DI tengah kemelut wabah penyakit menular membuat akronim, saya tidak mau ketinggalan tertular wabah akronim denga sekaligus membuat dua, yaitu JALKI dan PULKAM sebagai akronim Jalan Kaki dan Pulang Kampung.
Sarjan
Naskah JALAN KAKI PULANG KAMPUNG berkisah tentang seorang mahasiswa UIN Syarief Hidayatullah, Tangerang Selatan, Banten, bernama Sarjan memaksakan diri berjalan kaki -- sekali lagi: berjalan kaki! --- menempuh perjalanan puanjuang (lebih dari 1.330 kilometer!) demi pulang ke kampung halaman di Desa Rato, Kecamatan Parado, Kabupaten Bima di nun jauh di pulau Sumbawa.
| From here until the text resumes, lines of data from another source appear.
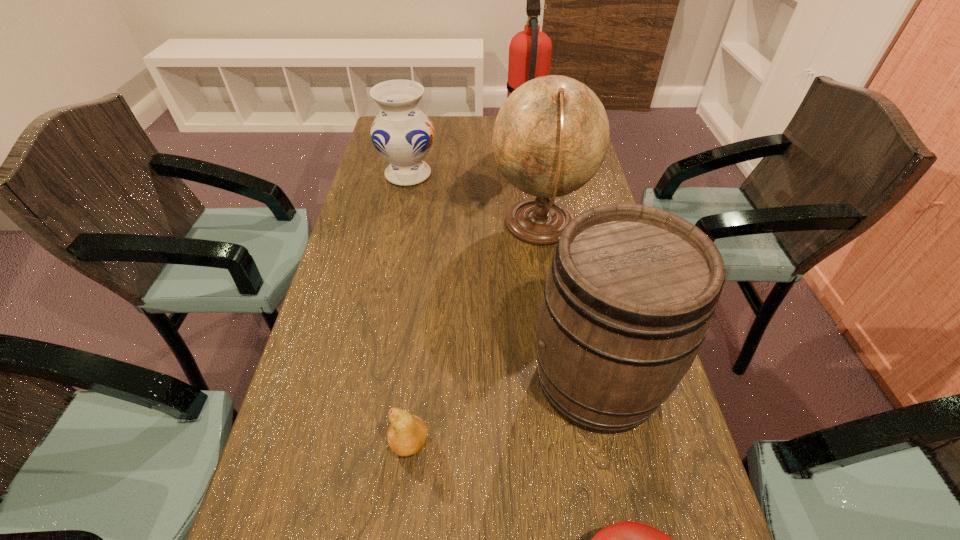 You are a GUI agent. You are given a task and a screenshot of the screen. Output one action in this format:
    pyautogui.click(x=<x>, y=<y>)
    Task: Click on the vacant space at the left edge of the desktop
    The width and height of the screenshot is (960, 540).
    Given the screenshot: What is the action you would take?
    pyautogui.click(x=384, y=179)

What are the coordinates of `blank region between the pear and the third shortest object` in the screenshot? It's located at (409, 309).

Locate an element on the screen. vacant area that lies between the second shortest object and the fire extinguisher is located at coordinates (467, 294).

Select which object is the closest to the nearest object. Please provide its 2D coordinates. Your answer should be formatted as a tuple, i.e. [(x, y)], where the tuple contains the x and y coordinates of a point satisfying the conditions above.

[(628, 300)]

Image resolution: width=960 pixels, height=540 pixels. Find the location of `object that is the nearest to the fourth nearest object`. object that is the nearest to the fourth nearest object is located at coordinates (403, 135).

I want to click on free location that satisfies the following two spatial constraints: 1. at the nozzle of the fire extinguisher; 2. on the front side of the third shortest object, so click(x=527, y=174).

What are the coordinates of `vacant space that satisfies the following two spatial constraints: 1. at the nozzle of the fire extinguisher; 2. on the back side of the third tallest object` in the screenshot? It's located at (555, 379).

Find the location of a particular element. This screenshot has height=540, width=960. free space that satisfies the following two spatial constraints: 1. on the front-facing side of the third farthest object; 2. on the left side of the third tallest object is located at coordinates (563, 379). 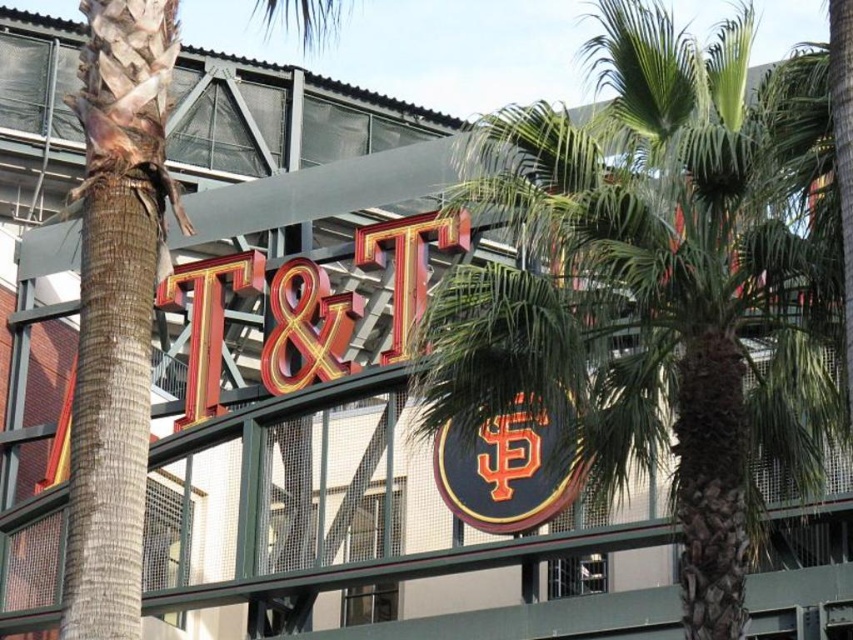 Is point (503, 289) less distant than point (167, 81)?

No, it is behind (167, 81).

The image size is (853, 640). Find the location of `green leafy palm tree at center`. green leafy palm tree at center is located at coordinates (662, 282).

Image resolution: width=853 pixels, height=640 pixels. What are the coordinates of `green leafy palm tree at center` in the screenshot? It's located at (662, 282).

How far apart are green leafy palm tree at center and orange glossy logo at center?

green leafy palm tree at center is 13.93 meters from orange glossy logo at center.

Can you confirm if green leafy palm tree at center is positioned to the left of orange glossy logo at center?

In fact, green leafy palm tree at center is to the right of orange glossy logo at center.

Does point (514, 193) come closer to viewer compared to point (521, 477)?

Yes, it is in front of point (521, 477).

Identify the location of green leafy palm tree at center. 662,282.

Can you confirm if green leafy palm tree at left is wider than orange glossy logo at center?

Correct, the width of green leafy palm tree at left exceeds that of orange glossy logo at center.

Is point (115, 248) positioned before point (556, 433)?

Yes, point (115, 248) is in front of point (556, 433).

Is point (177, 49) farther from viewer compared to point (502, 480)?

No, (177, 49) is in front of (502, 480).

I want to click on green leafy palm tree at left, so click(x=115, y=305). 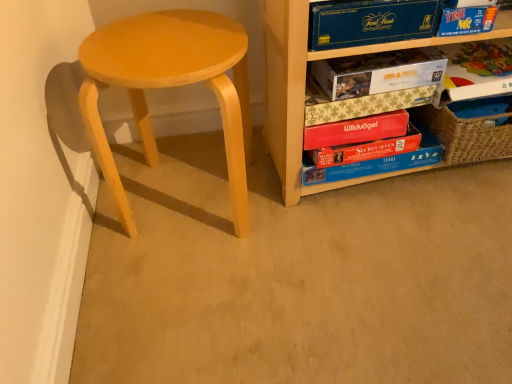 The image size is (512, 384). Identify the location of white paper at upper right, which is counted as the second paperback book, starting from the top. (475, 71).

The width and height of the screenshot is (512, 384). What do you see at coordinates (356, 130) in the screenshot?
I see `red matte wildvögel book at center, the fifth paperback book in the top-to-bottom sequence` at bounding box center [356, 130].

Sarjan mengaku terpaksa Jalki Pulkam sebab sudah tidak tahan mengarantina diri selama lebih dari dua bulan di dalam kos-kosannya di Ciputat, Tangerang Selatan akibat pageblug Corona. Di samping akibat sudah 4 tahun tidak pernah pulkam dan para teman sekos-kosannya semua sudah mudik, eh pulkam ke kampung halaman masing-masing.
Pada tanggal 26 April 2020 Sarjan memulai perjalanan menempuh jarak lebih dari 1.330 kilometer dengan berjalan kaki seorang diri dari Ciputat dengan tujuan awal menuju pelabuhan penyeberangan Ketapang Banyuwangi, Jawa Timur sebelum menyeberang ke Pulau Bali, lalu Pulau Lombok kemudian Pulau Sumbawa.
Sesampai di Pamanukan Subang, Sarjan bertemu tiga orang pemuda yang bernasib sama, yaitu terpaksa berjalan kaki untuk pulang ke kampung halaman yang berbeda-beda lokasi, namun semuanya berada di Jawa Tengah. Sepanjang perjalanan menuju Solo, Sarjan bersama tiga pemuda yang kena PHK itu sesekali menepi untuk makan, minum, dan beristirahat demi mengembalikan stamina lahir-batin di emperan toko.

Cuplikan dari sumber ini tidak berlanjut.